--- Problem description ---
Set out the records below again exactly; skip the images.

--- Page images and extracted text ---
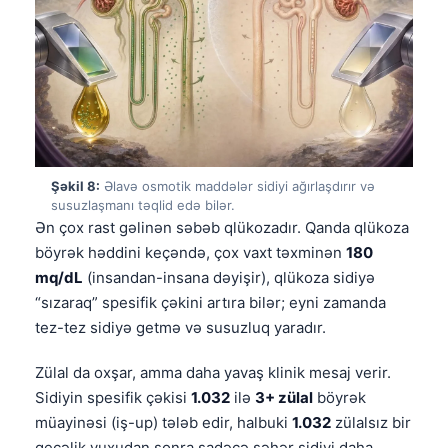
Čeština
日本語
Eesti
Bosanski
Svenska
Српски језик
Şəkil 8:
Əlavə osmotik maddələr sidiyi ağırlaşdırır və
susuzlaşmanı təqlid edə bilər.
Íslenska
Ən çox rast gəlinən səbəb qlükozadır. Qanda qlükoza
Հայերեն
böyrək həddini keçəndə, çox vaxt təxminən
180
Bahasa Indonesia
mq/dL
(insandan-insana dəyişir), qlükoza sidiyə
“sızaraq” spesifik çəkini artıra bilər; eyni zamanda
हिन्दी
tez-tez sidiyə getmə və susuzluq yaradır.
Nederlands
Zülal da oxşar, amma daha yavaş klinik mesaj verir.
Dansk
Sidiyin spesifik çəkisi
1.032
ilə
3+ zülal
böyrək
Български
müayinəsi (iş-up) tələb edir, halbuki
1.032
zülalsız bir
فارسی
gecəlik yuxudan sonra sadəcə səhər sidiyi daha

--- Solution to this problem ---
Čeština
日本語
Eesti
Bosanski
Svenska
Српски језик
Şəkil 8:
Əlavə osmotik maddələr sidiyi ağırlaşdırır və
susuzlaşmanı təqlid edə bilər.
Íslenska
Ən çox rast gəlinən səbəb qlükozadır. Qanda qlükoza
Հայերեն
böyrək həddini keçəndə, çox vaxt təxminən
180
Bahasa Indonesia
mq/dL
(insandan-insana dəyişir), qlükoza sidiyə
“sızaraq” spesifik çəkini artıra bilər; eyni zamanda
हिन्दी
tez-tez sidiyə getmə və susuzluq yaradır.
Nederlands
Zülal da oxşar, amma daha yavaş klinik mesaj verir.
Dansk
Sidiyin spesifik çəkisi
1.032
ilə
3+ zülal
böyrək
Български
müayinəsi (iş-up) tələb edir, halbuki
1.032
zülalsız bir
فارسی
gecəlik yuxudan sonra sadəcə səhər sidiyi daha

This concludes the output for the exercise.